An exact reproduction of the records is required. Images must be left out.

====== Input records ======

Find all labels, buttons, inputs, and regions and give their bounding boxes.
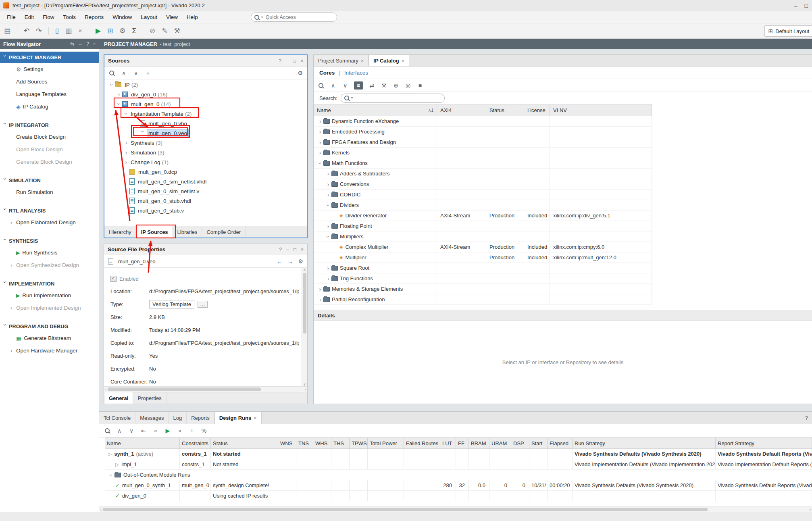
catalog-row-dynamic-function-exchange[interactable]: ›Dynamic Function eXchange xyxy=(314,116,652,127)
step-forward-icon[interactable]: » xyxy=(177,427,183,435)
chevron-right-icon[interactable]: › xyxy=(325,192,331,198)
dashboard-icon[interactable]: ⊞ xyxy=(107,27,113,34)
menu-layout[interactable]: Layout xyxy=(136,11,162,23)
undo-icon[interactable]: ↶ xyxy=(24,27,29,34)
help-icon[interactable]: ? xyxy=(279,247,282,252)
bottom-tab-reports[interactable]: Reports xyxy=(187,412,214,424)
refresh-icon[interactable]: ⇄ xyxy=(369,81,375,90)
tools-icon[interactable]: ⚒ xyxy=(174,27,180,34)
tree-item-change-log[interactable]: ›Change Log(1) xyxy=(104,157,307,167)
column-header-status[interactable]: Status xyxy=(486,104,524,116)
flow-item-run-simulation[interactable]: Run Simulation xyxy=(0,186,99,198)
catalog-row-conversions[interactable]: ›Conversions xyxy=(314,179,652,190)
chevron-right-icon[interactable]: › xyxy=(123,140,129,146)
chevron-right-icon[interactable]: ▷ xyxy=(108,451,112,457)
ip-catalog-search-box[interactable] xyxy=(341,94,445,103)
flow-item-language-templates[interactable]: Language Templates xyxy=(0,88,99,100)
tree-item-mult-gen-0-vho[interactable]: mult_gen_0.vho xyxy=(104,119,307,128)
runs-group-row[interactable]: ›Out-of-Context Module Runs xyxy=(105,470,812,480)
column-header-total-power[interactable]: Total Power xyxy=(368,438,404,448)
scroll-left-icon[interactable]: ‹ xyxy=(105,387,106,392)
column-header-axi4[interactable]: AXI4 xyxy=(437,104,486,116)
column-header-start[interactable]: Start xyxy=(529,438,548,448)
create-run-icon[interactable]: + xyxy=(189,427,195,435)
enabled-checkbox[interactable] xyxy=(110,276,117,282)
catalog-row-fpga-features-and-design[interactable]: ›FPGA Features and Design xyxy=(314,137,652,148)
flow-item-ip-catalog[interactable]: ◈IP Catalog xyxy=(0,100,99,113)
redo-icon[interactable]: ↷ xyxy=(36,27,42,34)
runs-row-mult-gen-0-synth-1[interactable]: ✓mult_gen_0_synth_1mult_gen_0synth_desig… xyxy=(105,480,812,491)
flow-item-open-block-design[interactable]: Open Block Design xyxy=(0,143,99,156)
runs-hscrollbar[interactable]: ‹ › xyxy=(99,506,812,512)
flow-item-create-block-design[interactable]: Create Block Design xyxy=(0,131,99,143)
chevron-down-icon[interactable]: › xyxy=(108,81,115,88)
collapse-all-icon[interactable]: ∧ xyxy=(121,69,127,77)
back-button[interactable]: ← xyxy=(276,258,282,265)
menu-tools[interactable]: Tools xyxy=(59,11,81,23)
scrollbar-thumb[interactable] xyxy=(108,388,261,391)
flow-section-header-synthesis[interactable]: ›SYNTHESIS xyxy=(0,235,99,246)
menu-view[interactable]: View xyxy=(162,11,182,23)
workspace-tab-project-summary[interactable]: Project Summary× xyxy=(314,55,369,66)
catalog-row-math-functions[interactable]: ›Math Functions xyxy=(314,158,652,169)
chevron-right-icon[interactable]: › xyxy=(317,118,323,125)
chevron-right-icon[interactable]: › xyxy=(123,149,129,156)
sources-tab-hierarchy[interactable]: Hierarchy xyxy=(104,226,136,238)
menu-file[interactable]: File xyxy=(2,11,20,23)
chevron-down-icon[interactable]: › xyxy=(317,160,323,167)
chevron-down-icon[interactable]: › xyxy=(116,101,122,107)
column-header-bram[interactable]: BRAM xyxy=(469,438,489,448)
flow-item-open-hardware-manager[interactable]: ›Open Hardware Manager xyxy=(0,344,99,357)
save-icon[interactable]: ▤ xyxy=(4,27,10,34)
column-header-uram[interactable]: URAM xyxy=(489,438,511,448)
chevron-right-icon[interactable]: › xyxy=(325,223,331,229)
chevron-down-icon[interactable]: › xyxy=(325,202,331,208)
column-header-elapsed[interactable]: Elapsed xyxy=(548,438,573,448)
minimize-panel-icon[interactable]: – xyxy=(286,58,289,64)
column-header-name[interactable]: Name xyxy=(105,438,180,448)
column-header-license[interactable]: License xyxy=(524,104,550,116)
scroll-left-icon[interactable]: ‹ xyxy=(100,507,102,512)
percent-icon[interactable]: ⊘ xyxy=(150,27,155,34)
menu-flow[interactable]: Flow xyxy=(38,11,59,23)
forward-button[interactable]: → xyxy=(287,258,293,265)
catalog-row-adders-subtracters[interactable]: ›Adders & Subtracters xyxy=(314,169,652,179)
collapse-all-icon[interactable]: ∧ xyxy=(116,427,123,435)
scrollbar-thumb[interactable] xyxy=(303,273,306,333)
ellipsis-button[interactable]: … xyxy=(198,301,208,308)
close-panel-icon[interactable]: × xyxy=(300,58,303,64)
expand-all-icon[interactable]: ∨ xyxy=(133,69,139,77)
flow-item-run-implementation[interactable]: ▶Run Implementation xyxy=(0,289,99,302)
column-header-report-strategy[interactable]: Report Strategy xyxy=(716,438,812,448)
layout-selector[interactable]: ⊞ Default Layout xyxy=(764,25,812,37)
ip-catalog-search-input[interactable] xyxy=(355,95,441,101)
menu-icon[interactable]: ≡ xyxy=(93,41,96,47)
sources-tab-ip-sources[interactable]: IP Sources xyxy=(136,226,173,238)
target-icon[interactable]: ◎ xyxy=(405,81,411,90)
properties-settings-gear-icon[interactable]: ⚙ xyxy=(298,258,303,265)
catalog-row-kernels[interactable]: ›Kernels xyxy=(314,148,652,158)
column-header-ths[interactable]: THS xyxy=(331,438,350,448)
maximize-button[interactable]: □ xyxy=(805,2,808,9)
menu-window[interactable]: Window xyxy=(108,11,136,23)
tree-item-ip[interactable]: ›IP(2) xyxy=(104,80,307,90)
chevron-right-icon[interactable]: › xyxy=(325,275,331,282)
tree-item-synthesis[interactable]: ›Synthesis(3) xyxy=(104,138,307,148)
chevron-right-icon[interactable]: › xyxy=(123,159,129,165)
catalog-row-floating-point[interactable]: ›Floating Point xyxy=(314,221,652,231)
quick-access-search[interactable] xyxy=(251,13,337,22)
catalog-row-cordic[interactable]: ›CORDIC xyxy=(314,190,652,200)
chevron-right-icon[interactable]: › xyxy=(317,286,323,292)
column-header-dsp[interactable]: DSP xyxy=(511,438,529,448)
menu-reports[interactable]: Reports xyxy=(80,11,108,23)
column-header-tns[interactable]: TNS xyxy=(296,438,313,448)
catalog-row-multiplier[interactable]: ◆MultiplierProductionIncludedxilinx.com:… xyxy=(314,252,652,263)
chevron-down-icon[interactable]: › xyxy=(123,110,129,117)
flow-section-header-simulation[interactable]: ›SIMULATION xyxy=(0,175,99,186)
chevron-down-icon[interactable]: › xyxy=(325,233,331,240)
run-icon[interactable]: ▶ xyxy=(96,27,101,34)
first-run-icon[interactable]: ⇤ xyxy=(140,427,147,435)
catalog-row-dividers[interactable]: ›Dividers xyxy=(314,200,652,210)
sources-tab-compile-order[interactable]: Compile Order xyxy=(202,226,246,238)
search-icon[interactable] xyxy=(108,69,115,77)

======

Expected answer ->
Find all labels, buttons, inputs, and regions and give their bounding boxes.
catalog-row-dynamic-function-exchange[interactable]: ›Dynamic Function eXchange xyxy=(314,116,652,127)
step-forward-icon[interactable]: » xyxy=(177,427,183,435)
chevron-right-icon[interactable]: › xyxy=(325,192,331,198)
dashboard-icon[interactable]: ⊞ xyxy=(107,27,113,34)
menu-layout[interactable]: Layout xyxy=(136,11,162,23)
undo-icon[interactable]: ↶ xyxy=(24,27,29,34)
help-icon[interactable]: ? xyxy=(279,247,282,252)
bottom-tab-reports[interactable]: Reports xyxy=(187,412,214,424)
refresh-icon[interactable]: ⇄ xyxy=(369,81,375,90)
tools-icon[interactable]: ⚒ xyxy=(174,27,180,34)
tree-item-change-log[interactable]: ›Change Log(1) xyxy=(104,157,307,167)
column-header-status[interactable]: Status xyxy=(486,104,524,116)
flow-item-run-simulation[interactable]: Run Simulation xyxy=(0,186,99,198)
catalog-row-conversions[interactable]: ›Conversions xyxy=(314,179,652,190)
chevron-right-icon[interactable]: › xyxy=(123,140,129,146)
chevron-right-icon[interactable]: ▷ xyxy=(108,451,112,457)
ip-catalog-search-box[interactable] xyxy=(341,94,445,103)
flow-item-language-templates[interactable]: Language Templates xyxy=(0,88,99,100)
tree-item-mult-gen-0-vho[interactable]: mult_gen_0.vho xyxy=(104,119,307,128)
runs-group-row[interactable]: ›Out-of-Context Module Runs xyxy=(105,470,812,480)
column-header-total-power[interactable]: Total Power xyxy=(368,438,404,448)
scroll-left-icon[interactable]: ‹ xyxy=(105,387,106,392)
column-header-axi4[interactable]: AXI4 xyxy=(437,104,486,116)
column-header-start[interactable]: Start xyxy=(529,438,548,448)
create-run-icon[interactable]: + xyxy=(189,427,195,435)
enabled-checkbox[interactable] xyxy=(110,276,117,282)
catalog-row-fpga-features-and-design[interactable]: ›FPGA Features and Design xyxy=(314,137,652,148)
flow-item-ip-catalog[interactable]: ◈IP Catalog xyxy=(0,100,99,113)
redo-icon[interactable]: ↷ xyxy=(36,27,42,34)
runs-row-mult-gen-0-synth-1[interactable]: ✓mult_gen_0_synth_1mult_gen_0synth_desig… xyxy=(105,480,812,491)
flow-item-open-block-design[interactable]: Open Block Design xyxy=(0,143,99,156)
runs-hscrollbar[interactable]: ‹ › xyxy=(99,506,812,512)
flow-item-create-block-design[interactable]: Create Block Design xyxy=(0,131,99,143)
chevron-down-icon[interactable]: › xyxy=(108,81,115,88)
collapse-all-icon[interactable]: ∧ xyxy=(121,69,127,77)
back-button[interactable]: ← xyxy=(276,258,282,265)
menu-tools[interactable]: Tools xyxy=(59,11,81,23)
scrollbar-thumb[interactable] xyxy=(108,388,261,391)
flow-section-header-synthesis[interactable]: ›SYNTHESIS xyxy=(0,235,99,246)
menu-view[interactable]: View xyxy=(162,11,182,23)
workspace-tab-project-summary[interactable]: Project Summary× xyxy=(314,55,369,66)
catalog-row-math-functions[interactable]: ›Math Functions xyxy=(314,158,652,169)
chevron-right-icon[interactable]: › xyxy=(317,118,323,125)
chevron-right-icon[interactable]: › xyxy=(123,149,129,156)
sources-tab-hierarchy[interactable]: Hierarchy xyxy=(104,226,136,238)
menu-file[interactable]: File xyxy=(2,11,20,23)
chevron-down-icon[interactable]: › xyxy=(317,160,323,167)
chevron-down-icon[interactable]: › xyxy=(116,101,122,107)
column-header-bram[interactable]: BRAM xyxy=(469,438,489,448)
flow-item-open-hardware-manager[interactable]: ›Open Hardware Manager xyxy=(0,344,99,357)
save-icon[interactable]: ▤ xyxy=(4,27,10,34)
column-header-uram[interactable]: URAM xyxy=(489,438,511,448)
chevron-right-icon[interactable]: › xyxy=(325,223,331,229)
chevron-down-icon[interactable]: › xyxy=(325,202,331,208)
column-header-elapsed[interactable]: Elapsed xyxy=(548,438,573,448)
minimize-panel-icon[interactable]: – xyxy=(286,58,289,64)
column-header-name[interactable]: Name xyxy=(105,438,180,448)
column-header-license[interactable]: License xyxy=(524,104,550,116)
scroll-left-icon[interactable]: ‹ xyxy=(100,507,102,512)
percent-icon[interactable]: ⊘ xyxy=(150,27,155,34)
menu-flow[interactable]: Flow xyxy=(38,11,59,23)
forward-button[interactable]: → xyxy=(287,258,293,265)
catalog-row-adders-subtracters[interactable]: ›Adders & Subtracters xyxy=(314,169,652,179)
collapse-all-icon[interactable]: ∧ xyxy=(116,427,123,435)
scrollbar-thumb[interactable] xyxy=(303,273,306,333)
ellipsis-button[interactable]: … xyxy=(198,301,208,308)
close-panel-icon[interactable]: × xyxy=(300,58,303,64)
expand-all-icon[interactable]: ∨ xyxy=(133,69,139,77)
flow-item-run-implementation[interactable]: ▶Run Implementation xyxy=(0,289,99,302)
column-header-report-strategy[interactable]: Report Strategy xyxy=(716,438,812,448)
layout-selector[interactable]: ⊞ Default Layout xyxy=(764,25,812,37)
ip-catalog-search-input[interactable] xyxy=(355,95,441,101)
menu-icon[interactable]: ≡ xyxy=(93,41,96,47)
sources-tab-ip-sources[interactable]: IP Sources xyxy=(136,226,173,238)
target-icon[interactable]: ◎ xyxy=(405,81,411,90)
properties-settings-gear-icon[interactable]: ⚙ xyxy=(298,258,303,265)
catalog-row-kernels[interactable]: ›Kernels xyxy=(314,148,652,158)
column-header-ths[interactable]: THS xyxy=(331,438,350,448)
maximize-button[interactable]: □ xyxy=(805,2,808,9)
menu-window[interactable]: Window xyxy=(108,11,136,23)
tree-item-ip[interactable]: ›IP(2) xyxy=(104,80,307,90)
chevron-right-icon[interactable]: › xyxy=(325,275,331,282)
tree-item-synthesis[interactable]: ›Synthesis(3) xyxy=(104,138,307,148)
chevron-right-icon[interactable]: › xyxy=(123,159,129,165)
catalog-row-floating-point[interactable]: ›Floating Point xyxy=(314,221,652,231)
quick-access-search[interactable] xyxy=(251,13,337,22)
catalog-row-cordic[interactable]: ›CORDIC xyxy=(314,190,652,200)
chevron-right-icon[interactable]: › xyxy=(317,286,323,292)
column-header-dsp[interactable]: DSP xyxy=(511,438,529,448)
menu-reports[interactable]: Reports xyxy=(80,11,108,23)
column-header-tns[interactable]: TNS xyxy=(296,438,313,448)
catalog-row-multiplier[interactable]: ◆MultiplierProductionIncludedxilinx.com:… xyxy=(314,252,652,263)
chevron-down-icon[interactable]: › xyxy=(123,110,129,117)
flow-section-header-simulation[interactable]: ›SIMULATION xyxy=(0,175,99,186)
chevron-down-icon[interactable]: › xyxy=(325,233,331,240)
run-icon[interactable]: ▶ xyxy=(96,27,101,34)
first-run-icon[interactable]: ⇤ xyxy=(140,427,147,435)
catalog-row-dividers[interactable]: ›Dividers xyxy=(314,200,652,210)
sources-tab-compile-order[interactable]: Compile Order xyxy=(202,226,246,238)
search-icon[interactable] xyxy=(108,69,115,77)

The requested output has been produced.